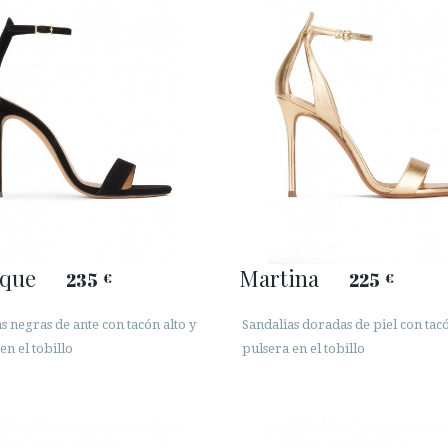
que
Martina
235
225
€
€
s negras de ante con tacón alto y
Sandalias doradas de piel con tacó
en el tobillo
pulsera en el tobillo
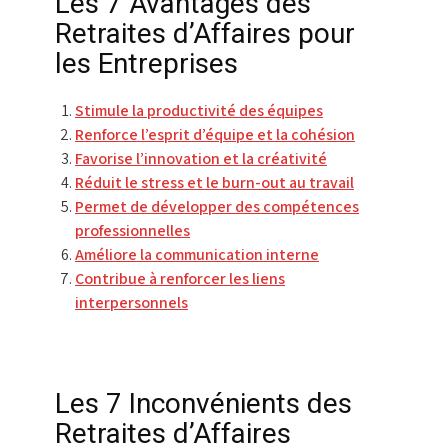
Les 7 Avantages des
Retraites d’Affaires pour
les Entreprises
Stimule la productivité des équipes
Renforce l’esprit d’équipe et la cohésion
Favorise l’innovation et la créativité
Réduit le stress et le burn-out au travail
Permet de développer des compétences
professionnelles
Améliore la communication interne
Contribue à renforcer les liens
interpersonnels
Les 7 Inconvénients des
Retraites d’Affaires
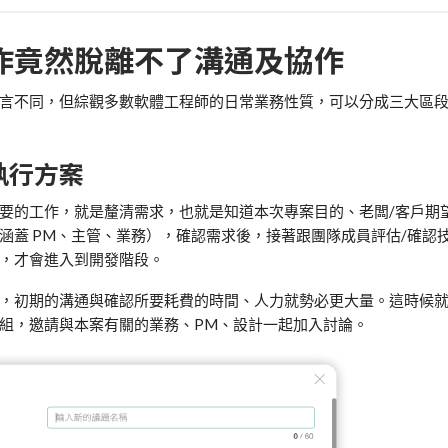
作竟然脫離不了溝通及協作
言不同，但綜觀多數軟體工程師的日常業務性質，可以分成三大區
？
執行方案
要的工作，就是釐清需求，也就是知道本次專案目的、老闆
/
客戶期
能涵蓋
PM
、主管、業務），確認需求後，接著跟團隊成員評估
/
確認
，才會進入到開發階段。
，初期的溝通與確認所要耗費的時間、人力就勢必更大量。這時候
組，邀請與本案有關的業務、
PM
、設計一起加入討論。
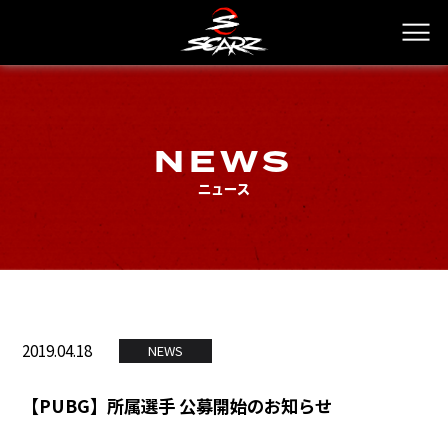
NEWS
ニュース
2019.04.18
NEWS
【PUBG】所属選手 公募開始のお知らせ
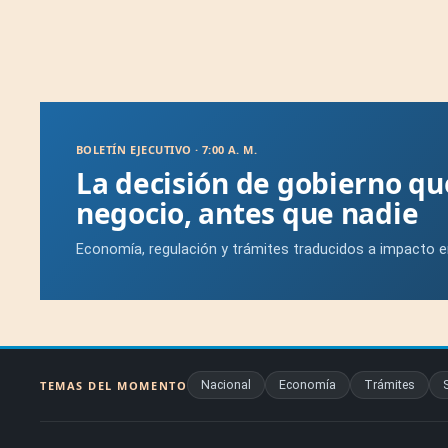
BOLETÍN EJECUTIVO · 7:00 A. M.
La decisión de gobierno q
negocio, antes que nadie
Economía, regulación y trámites traducidos a impacto e
Nacional
Economía
Trámites
TEMAS DEL MOMENTO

- TASK OBJECTIVE
Would you please set down the data above again exactly, without its pictures?

- OUTPUT
que
Martina
235
225
€
€
s negras de ante con tacón alto y
Sandalias doradas de piel con tacó
en el tobillo
pulsera en el tobillo
Les 7 Avantages des
Retraites d’Affaires pour
les Entreprises
Stimule la productivité des équipes
Renforce l’esprit d’équipe et la cohésion
Favorise l’innovation et la créativité
Réduit le stress et le burn-out au travail
Permet de développer des compétences
professionnelles
Améliore la communication interne
Contribue à renforcer les liens
interpersonnels
Les 7 Inconvénients des
Retraites d’Affaires
作竟然脫離不了溝通及協作
言不同，但綜觀多數軟體工程師的日常業務性質，可以分成三大區
？
執行方案
要的工作，就是釐清需求，也就是知道本次專案目的、老闆
/
客戶期
能涵蓋
PM
、主管、業務），確認需求後，接著跟團隊成員評估
/
確認
，才會進入到開發階段。
，初期的溝通與確認所要耗費的時間、人力就勢必更大量。這時候
組，邀請與本案有關的業務、
PM
、設計一起加入討論。
NEWS
ニュース
2019.04.18
NEWS
【PUBG】所属選手 公募開始のお知らせ
BOLETÍN EJECUTIVO · 7:00 A. M.
La decisión de gobierno q
negocio, antes que nadie
Economía, regulación y trámites traducidos a impacto e
Nacional
Economía
Trámites
TEMAS DEL MOMENTO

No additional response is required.